[Opening RECORD SET section]

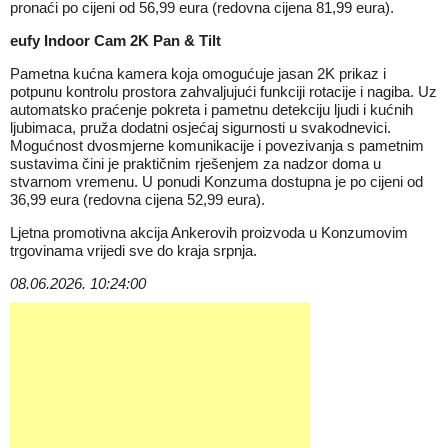
pronaći po cijeni od 56,99 eura (redovna cijena 81,99 eura).
eufy Indoor Cam 2K Pan & Tilt
Pametna kućna kamera koja omogućuje jasan 2K prikaz i
potpunu kontrolu prostora zahvaljujući funkciji rotacije i nagiba. Uz
automatsko praćenje pokreta i pametnu detekciju ljudi i kućnih
ljubimaca, pruža dodatni osjećaj sigurnosti u svakodnevici.
Mogućnost dvosmjerne komunikacije i povezivanja s pametnim
sustavima čini je praktičnim rješenjem za nadzor doma u
stvarnom vremenu. U ponudi Konzuma dostupna je po cijeni od
36,99 eura (redovna cijena 52,99 eura).
Ljetna promotivna akcija Ankerovih proizvoda u Konzumovim
trgovinama vrijedi sve do kraja srpnja.
08.06.2026. 10:24:00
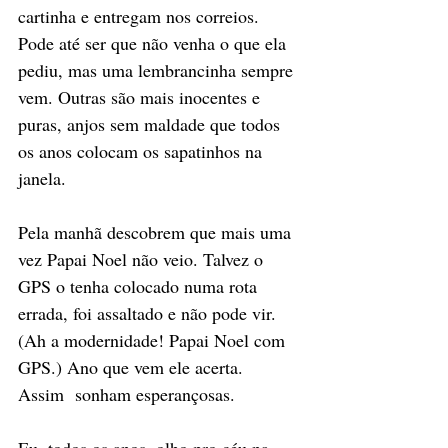
cartinha e entregam nos correios. 
Pode até ser que não venha o que ela 
pediu, mas uma lembrancinha sempre 
vem. Outras são mais inocentes e 
puras, anjos sem maldade que todos 
os anos colocam os sapatinhos na 
janela. 
Pela manhã descobrem que mais uma 
vez Papai Noel não veio. Talvez o 
GPS o tenha colocado numa rota 
errada, foi assaltado e não pode vir. 
(Ah a modernidade! Papai Noel com 
GPS.) Ano que vem ele acerta. 
Assim  sonham esperançosas. 
Eu, todos os anos, olho pro céu na 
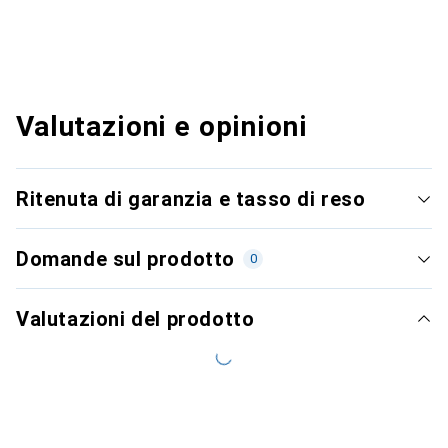
Valutazioni e opinioni
Ritenuta di garanzia e tasso di reso
Domande sul prodotto
0
Valutazioni del prodotto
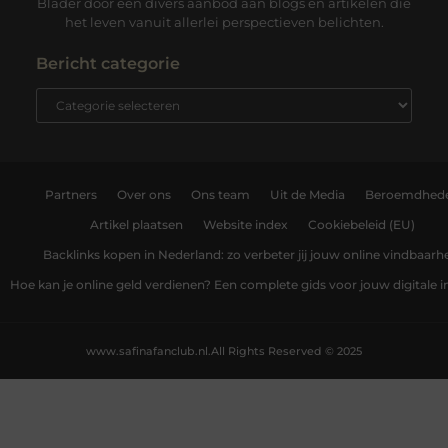
Blader door een divers aanbod aan blogs en artikelen die
het leven vanuit allerlei perspectieven belichten.
Bericht categorie
Partners
Over ons
Ons team
Uit de Media
Beroemdhed
Artikel plaatsen
Website index
Cookiebeleid (EU)
Backlinks kopen in Nederland: zo verbeter jij jouw online vindbaarh
Hoe kan je online geld verdienen? Een complete gids voor jouw digitale
www.safinafanclub.nl.
All Rights Reserved © 2025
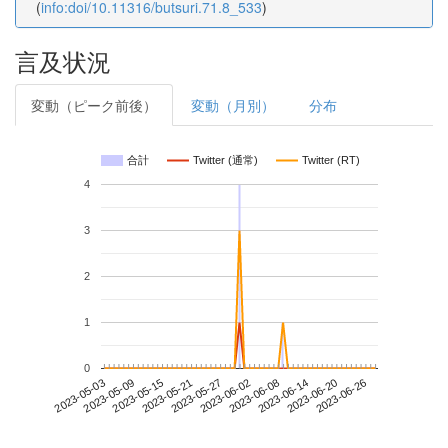
(
info:doi/10.11316/butsuri.71.8_533
)
言及状況
変動（ピーク前後）
変動（月別）
分布
合計
Twitter (通常)
Twitter (RT)
4
3
2
1
0
2023-06-20
2023-05-03
2023-05-21
2023-06-08
2023-06-26
2023-05-09
2023-05-27
2023-06-14
2023-05-15
2023-06-02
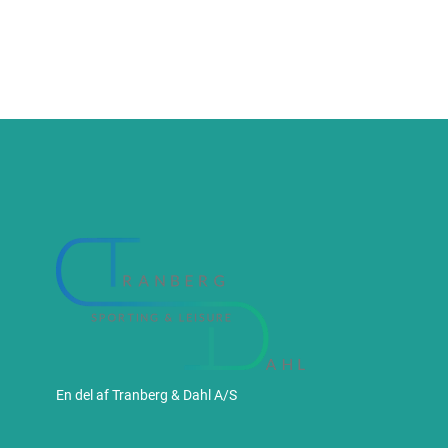
En del af Tranberg & Dahl A/S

[Closing RECORD SET section]

- **WHAT YOU WILL DO**:
Repeat the entries faithfully. Any picture gets left out.

- **SOLUTION FOR THIS TASK**:
pronaći po cijeni od 56,99 eura (redovna cijena 81,99 eura).
eufy Indoor Cam 2K Pan & Tilt
Pametna kućna kamera koja omogućuje jasan 2K prikaz i
potpunu kontrolu prostora zahvaljujući funkciji rotacije i nagiba. Uz
automatsko praćenje pokreta i pametnu detekciju ljudi i kućnih
ljubimaca, pruža dodatni osjećaj sigurnosti u svakodnevici.
Mogućnost dvosmjerne komunikacije i povezivanja s pametnim
sustavima čini je praktičnim rješenjem za nadzor doma u
stvarnom vremenu. U ponudi Konzuma dostupna je po cijeni od
36,99 eura (redovna cijena 52,99 eura).
Ljetna promotivna akcija Ankerovih proizvoda u Konzumovim
trgovinama vrijedi sve do kraja srpnja.
08.06.2026. 10:24:00
cartinha e entregam nos correios. 
Pode até ser que não venha o que ela 
pediu, mas uma lembrancinha sempre 
vem. Outras são mais inocentes e 
puras, anjos sem maldade que todos 
os anos colocam os sapatinhos na 
janela. 
Pela manhã descobrem que mais uma 
vez Papai Noel não veio. Talvez o 
GPS o tenha colocado numa rota 
errada, foi assaltado e não pode vir. 
(Ah a modernidade! Papai Noel com 
GPS.) Ano que vem ele acerta. 
Assim  sonham esperançosas. 
Eu, todos os anos, olho pro céu na 
Valutazioni e opinioni
Ritenuta di garanzia e tasso di reso
Domande sul prodotto
0
Valutazioni del prodotto
Blader door een divers aanbod aan blogs en artikelen die
het leven vanuit allerlei perspectieven belichten.
Bericht categorie
Partners
Over ons
Ons team
Uit de Media
Beroemdhed
Artikel plaatsen
Website index
Cookiebeleid (EU)
Backlinks kopen in Nederland: zo verbeter jij jouw online vindbaarh
Hoe kan je online geld verdienen? Een complete gids voor jouw digitale
www.safinafanclub.nl.
All Rights Reserved © 2025
(
info:doi/10.11316/butsuri.71.8_533
)
言及状況
変動（ピーク前後）
変動（月別）
分布
合計
Twitter (通常)
Twitter (RT)
4
3
2
1
0
2023-06-20
2023-05-03
2023-05-21
2023-06-08
2023-06-26
2023-05-09
2023-05-27
2023-06-14
2023-05-15
2023-06-02
En del af Tranberg & Dahl A/S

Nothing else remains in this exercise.